Two thirds of motorists don’t know minimum legal tread depth
According to the study, by Venson Automotive Solutions, drivers aged 25 to 54 were most likely to be aware of the correct tread depth. However, 31% said they didn’t bother to check for themselves and relied on their annual MOT to uncover any cause for concern. Women (38%) were more likely to rely on the MOT than men (25%). A further 31% said they checked their tyres every six months or so, but 7% only checked their tyre tread before a long car journey. The conscientious were in the minority, with just 4% of people surveyed saying they checked their tyres once a week.
Tyre pressure checks were equally overlooked, with 44% saying they only checked before going on a long journey. Encouragingly, nearly one in four said they did check tyre pressures roughly once a month, but 12% said they rely on their vehicle being serviced to have the pressure checked.
· Carry out a tyre pressure check at least once a month, before all trips and when the vehicle’s usual load varies.
· Tread depth must be above the legal minimum of 1.6mm. Use a 20p coin to measure the depth – if you can see the outer rim, the tyre may need changing.
· Find the correct pressure for your vehicle in the manual, on the inside ledge of the driver’s door and inside the fuel cap.
· Know the weight of your load, as this will affect the tyre pressure needed.
· Tyres must be cold when carrying out a check.
· Don’t forget to check towed vehicles.
· During a pressure check, also check the tread and do a visual check for bulges and splits.
· Check more frequently in the summer, as tyre pressure falls faster in warmer weather.
· Worn or damaged tyres can affect the safety and handling of a vehicle. If they don’t meet the legal requirements, motorists could face a fine and penalty points on their licence.

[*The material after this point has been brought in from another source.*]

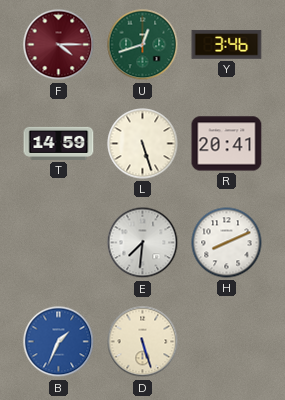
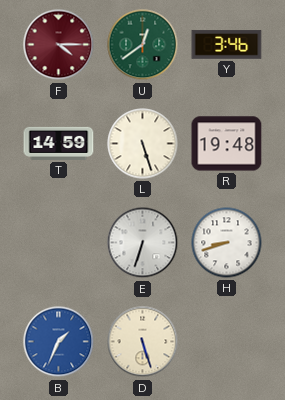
U: 12:42 -> 12:39
R: 20:41 -> 19:48
E: 7:31 -> 6:33
H: 8:11 -> 8:42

“As well as checking tyre tread and pressure, it’s also important to ensure the correct tyres are fitted for every type of vehicle and use,” Gil Kelly, Operations Director at Venson Automotive Solutions, said. “For example, a manufacturer may sell a vehicle equipped with a standard road tyre, but if it is being used in a specific environment, such as off road, the tyre will need to be changed.

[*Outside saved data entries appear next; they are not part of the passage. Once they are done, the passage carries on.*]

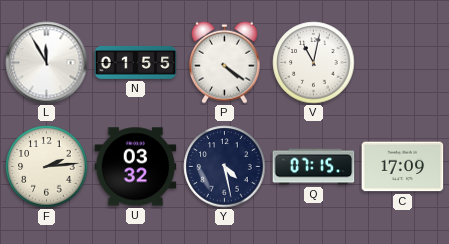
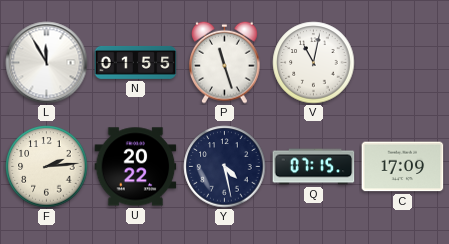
P: 4:21 -> 11:27
U: 03:32 -> 20:22
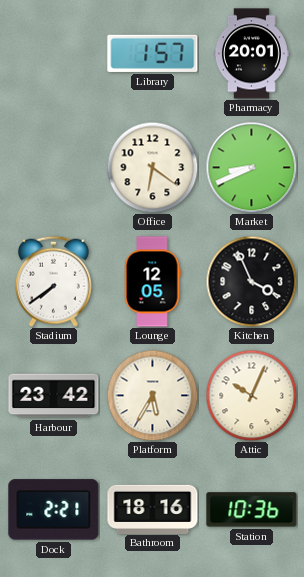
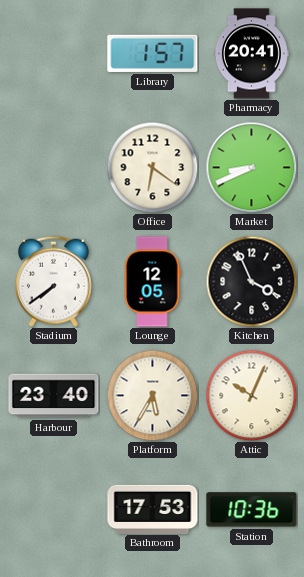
Pharmacy: 20:01 -> 20:41
Harbour: 23:42 -> 23:40
Dock: 2:21 -> none
Bathroom: 18:16 -> 17:53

“Crucially, drivers need to be aware of the need to inspect their tyres on a regular basis, including the spare. Not only will this reduce vehicle downtime, but it minimises the risk of breakdowns and even fines if a tyre tread drops below the legal limits. With a few simple checks, drivers can avoid the risks and businesses can maintain a safer, more efficient fleet. Firms need to encourage standard inspections, conducted weekly, to reduce the risk of breakdowns and accidents – as well as fines if they go below the legal tread depth of 1.6mm.”